I particularly liked the concept of having poor people be part of the solutions. Poor people know what they need better than anyone else does. Their solutions are going to be the most effective ones.
Lest you think this is all over optimism, Bangladesh has seen the level of poverty in the country transformed by these kinds of changes. The day is not too distant when Bangladesh will know about poverty only through visiting museums that describe what it used to be like. The poverty rate has fallen from 74 percent in 1974-75 to 40 percent in 2005. That's still too high, but it's a huge reduction in only three decades in a country without natural advantages other than the ingenuity and hard work of its people.
It is Professor Yunus's wish that poverty only be seen in museums throughout the world.
He also points out that global environmental problems need to be solved or low-lying Bangladesh will be under water from global warming that melts the polar ice. It's a sobering thought.
Bravo, Professor Yunus!
Rippling: How Social Entrepreneurs Spread Innovation throughout the World by Beverly Schwartz & Bill Drayton
Social Entrepreneurship What Everyone Needs to Know by David Bornstein & Susan Davis
The Promise of a Pencil: How an Ordinary Person Can Create Extraordinary Change by Adam Braun
Half the Sky: How to Change the World by Nicholas D. Kristof and Sheryl WuDunn
Leaving Microsoft to Change the World: An Entrepreneur's Quest to Educate the World's Children by John Wood
The Blue Sweater: Bridging the Gap between Rich and Poor in an Interconnected World by Jacqueline Novogratz
This book is written in an easy to read style and is mostly Yunus' personal manifesto for ending poverty in the world. I suspect if you have read his other book then there will be quite a lot of repetition in this one.

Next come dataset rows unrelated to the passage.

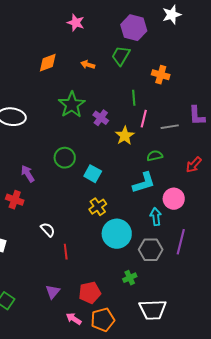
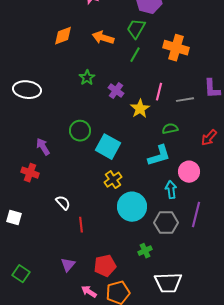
orange arrow: (88, 65) -> (103, 38), size x1.5
orange cross: (161, 75) -> (176, 48), size x1.4
green line: (134, 98) -> (135, 55), moved, turned 35
green star: (72, 105) -> (87, 78), size x0.6
cyan square: (93, 174) -> (108, 147), size x1.4

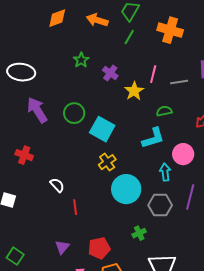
purple arrow: (43, 147) -> (37, 110), moved, size x1.5

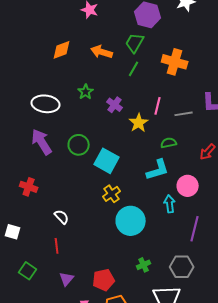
white ellipse: (21, 72) -> (46, 104), moved
gray hexagon: (160, 205) -> (182, 267), moved
red line: (75, 207) -> (57, 246), moved
green square: (15, 256) -> (28, 271), moved

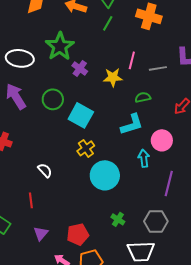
green star: (86, 92) -> (60, 46), size x1.8
purple cross: (115, 105) -> (80, 68), moved
yellow star: (139, 123) -> (113, 77), turned 30
white semicircle: (62, 217) -> (45, 170), moved
green cross: (144, 265) -> (118, 219), turned -32

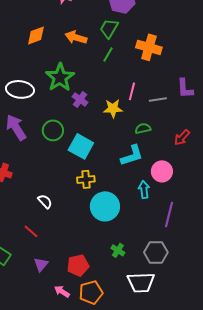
yellow cross: (86, 148) -> (86, 179), turned 30
red line: (31, 200) -> (31, 231), turned -42

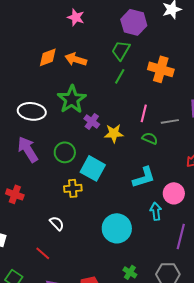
orange arrow: (76, 37) -> (76, 59), moved
yellow star: (113, 108) -> (114, 133), moved
green semicircle: (143, 128) -> (150, 138), moved, turned 35
yellow cross: (86, 179) -> (73, 188), moved

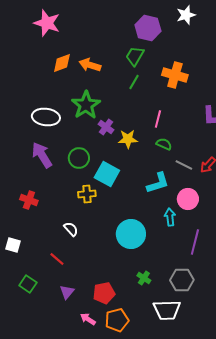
pink star: (76, 17) -> (47, 23), moved, size x1.5
gray line: (170, 121) -> (184, 165), moved, turned 36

The book seems to be mostly based around four themes.
1. The Grameen Bannk and related companies and their success (mainly) as a tool to empower poor women and allow them and their families to escape poverty in Bangladesh.

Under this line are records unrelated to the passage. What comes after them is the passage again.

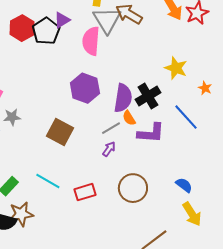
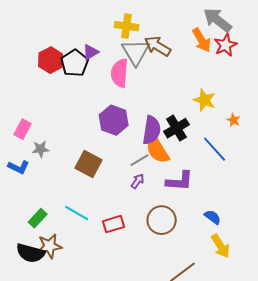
orange semicircle: (129, 118) -> (158, 150), size x1.8
purple L-shape: (151, 133) -> (180, 181), moved

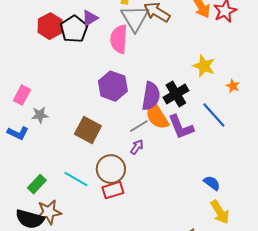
purple L-shape: (180, 181) -> (181, 127), moved, turned 64
brown circle: (162, 220) -> (111, 169), moved

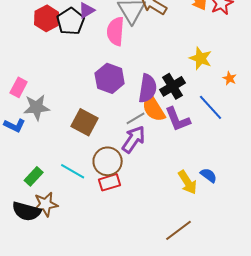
gray star: (40, 115) -> (37, 107), size x1.5
purple arrow: (137, 147) -> (134, 139), size x1.8
yellow arrow: (220, 212) -> (188, 182), moved

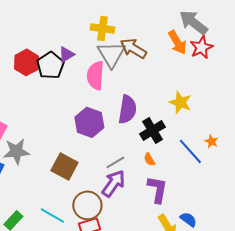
orange star: (230, 78) -> (211, 141), moved
purple semicircle: (148, 88) -> (127, 109), moved
orange semicircle: (154, 108) -> (149, 159), moved, size x0.5
purple L-shape: (178, 119) -> (157, 189), moved, turned -148

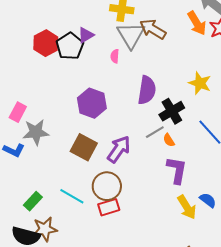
pink semicircle: (95, 75) -> (115, 56), size x0.5
purple hexagon: (89, 122) -> (92, 103), moved
gray line: (115, 162) -> (155, 132), moved
purple arrow: (113, 183) -> (119, 149), moved

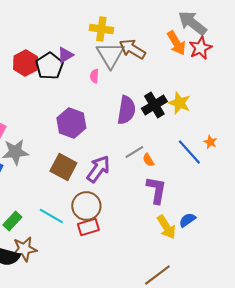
black cross: (172, 111) -> (154, 105), moved
blue semicircle: (208, 200) -> (187, 220), turned -72

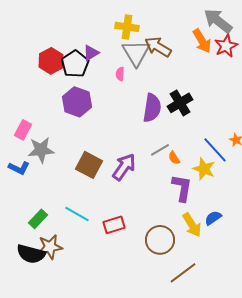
yellow star: (179, 103) -> (204, 169), moved
purple hexagon: (71, 123) -> (77, 102), moved
brown circle: (86, 206) -> (160, 240), moved

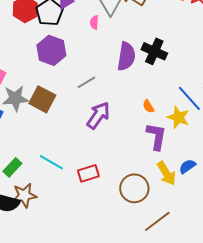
black cross: (180, 103) -> (154, 51), turned -35
gray line: (160, 150) -> (86, 82), moved
brown square: (89, 165) -> (42, 99), moved

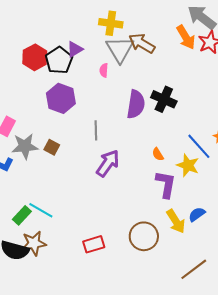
gray line: (86, 82) -> (96, 130), turned -60
brown square: (42, 99) -> (52, 147), size x0.6
cyan line: (51, 162) -> (41, 210), moved
red rectangle: (88, 173) -> (94, 244), moved
brown line: (157, 221) -> (194, 269), moved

2. Some ideas for his models of 'social businesses' no-loss, no-dividend which operate with own stock market, investors guaranteed start up money back but no profit, ideally long term ownership by the poor communities served. He emphasises the limitations of profit maximising companies to meet all the needs of humans in terms of our desire to do good.
3. One example of a social business set up between Grameen and Danone.
4. Various other factors on Yunus' wish list of solving world problems and the requirements for international regulation and consensus as well as local 'social forum' solutions.
There are some interesting ideas and Yunus probably has the energy and vision to see some of them realised. I did not find them as ground breaking and life changing as I kind of expected from other reviews I'd read.
The one element that I found very useful was the 'Sixteen Decisions' that Grameen borrowers have to commit to. These 16 factors are used to measure whether a family is poor or not or has moved out of poverty. None of them had specific monetary values but instead included the following:
-We shall grow vegetables all year round. We shall eat plenty of them and sell the surplus.
-We shall build and use pit latrines
Also judging poverty by factors such as if people still slept directly on a mud floor or not.
Worth reading. A little too much repetition. Perhaps a little too idealistic - although his works probably mean I shouldn't say that. Have read better development books. Although perhaps this is more a treatise on the limitations of current economic theory for layman than a development book.
You will be surprised what you will learn and it will give you a way of owning a business and still being able to compete against Profit Making Businesses. If only more people would go down the road of the ideas in this book we would be living in a better place right now.